Doğalgaz temini konusunda Avrupa, Rusya’ya alternatif tedarikçiler ve yeni güzergahlar arayışına girmiştir. Bu bağlamda, Katar’ın doğal gazını Suudi Arabistan ve Suriye üzerinden Türkiye’ye taşıması öngörülmüş, ancak Şam yönetimi projeyi reddetmiştir. Suriye yönetimi, Irak üzerinden İran ve Lübnan’ı birbirine bağlayacak rakip bir boru hattı projesine destek vermiştir. Bu da aynı bölgeden gaz tedarik etmeyi öngörüyordu (14 trilyon metreküp doğal gaz rezervine sahip Güney Pars Sahası). Nitekim 2007’de Türkiye ile İran arasında imzalanan Güney Pars sahası anlaşması ortak gaz çıkarmayı içeriyordu. Rusya'nın Suriye hassasiyetlerinden birini de bu durum oluşturmaktadır. Zira Avrupa-ABD-Türkiye-Körfez ülkeleri lehine bir yönetim değişikliği, alternatif enerji hattı projelerini hayata geçirecek, Rusya'nın öncelikli tedarikçi pozisyonunu yok edecek ve gaz fiyatlarının düşmesine sebep olacaktır.
Avrupa Birliği’nin doğuya doğru genişleyip Balkanlarda hâkimiyet kurması, Çin ve Japonya’nın özellikle Pasifik’te kurduğu etkinlik iki “süper güç” olan ABD ve Rusya’yı Ortadoğu’yu paylaşma noktasında karşı karşıya getirmiştir. Suriye de, bu mücadele alanlarından birini teşkil etmektedir. İç savaştan bu yana Esed yönetimine koşulsuz destek veren Rusya, Suriye’yi kaybetmesi halinde Ortadoğu’daki etki alanının, Akdeniz’deki varlığının ve büyük pazarının yok olacağının farkındadır.
Rusya'nın Suriye iç savaşına aktif müdahalesinin temel sebeplerinden biri de, Rusya ve ona biat eden rejimlere göre tehlikeli görülen “radikal İslamcı” olarak tanımlanan unsurların Suriye'ye gidip savaşa dâhil olmalarıdır.
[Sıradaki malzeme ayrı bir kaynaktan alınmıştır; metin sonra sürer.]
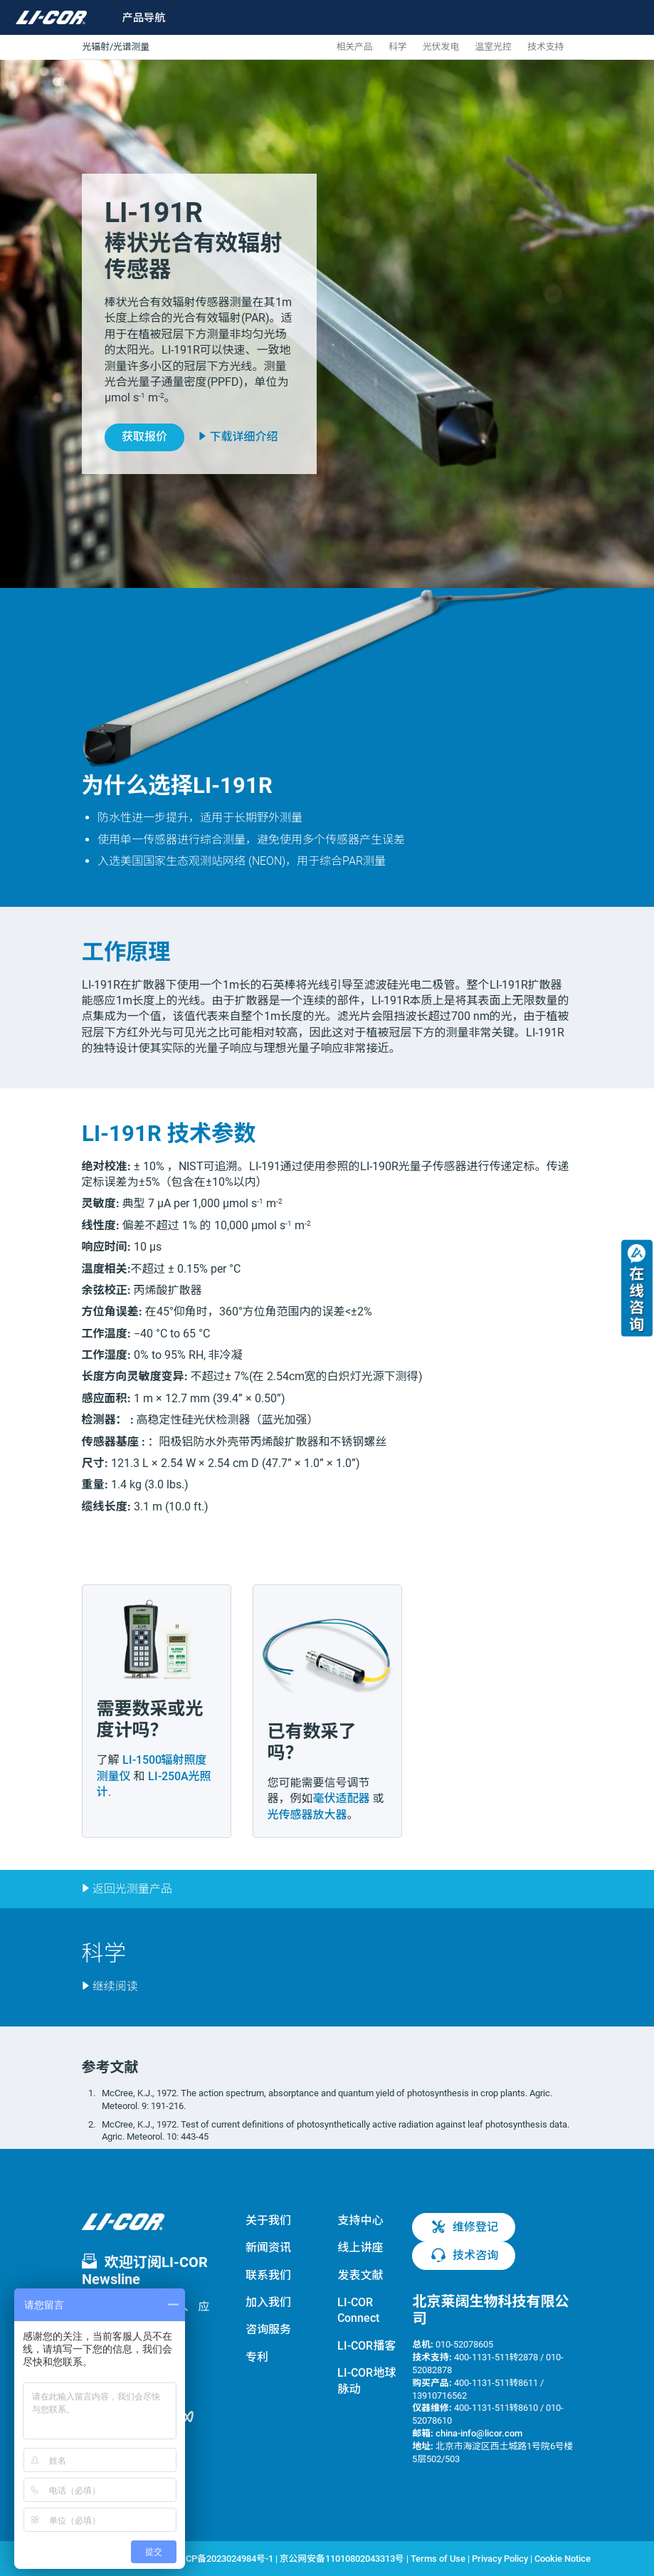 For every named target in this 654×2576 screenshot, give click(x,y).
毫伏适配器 (341, 1798)
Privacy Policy (500, 2558)
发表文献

Suriye savaşında tecrübe kazanan Kafkasyalıların, Rusya'nın çıkar alanlarında gerçekleştirecekleri eylemler Rusya'yı korkutmuştur. Rusya vatandaşı yaklaşık 20 milyonluk Müslüman nüfusun da bu süreçte “radikalleşme” potansiyeli diğer bir etken olmuştur. Ayrıca Orta Asya ülkelerinden Suriye'ye gidip “radikal gruplar” safında savaşanların sayısı da Rusya'yı endişelendiren bir boyuta ulaşmış durumdadır.
Sonuç olarak, Suriye Rejimi üzerinde kesin bir otorite tesis eden Rusya, ülke kaynaklarını sömürme noktasında ciddi çalışmalar yürütmektedir. İran’ın sahada Şia temelli yayılışının yanında Rusya daha çok stratejik çıkarlar ve ekonomik menfaat temini üzerinde yoğunlaşmaktadır. Rusya için, Akdeniz’de var olmak, NATO üyesi ülkeler arasındaki çıkar çatışmalarını körüklemek, uluslararası dengeleri kendi lehine yeniden kurmak gibi daha küresel amaçlar da bulunmaktadır. Rusya’nın tüm bu hedefleri için sahada aktif olarak kullandığı paralı askerleri -Wagner- ileride yazmayı düşünüyoruz.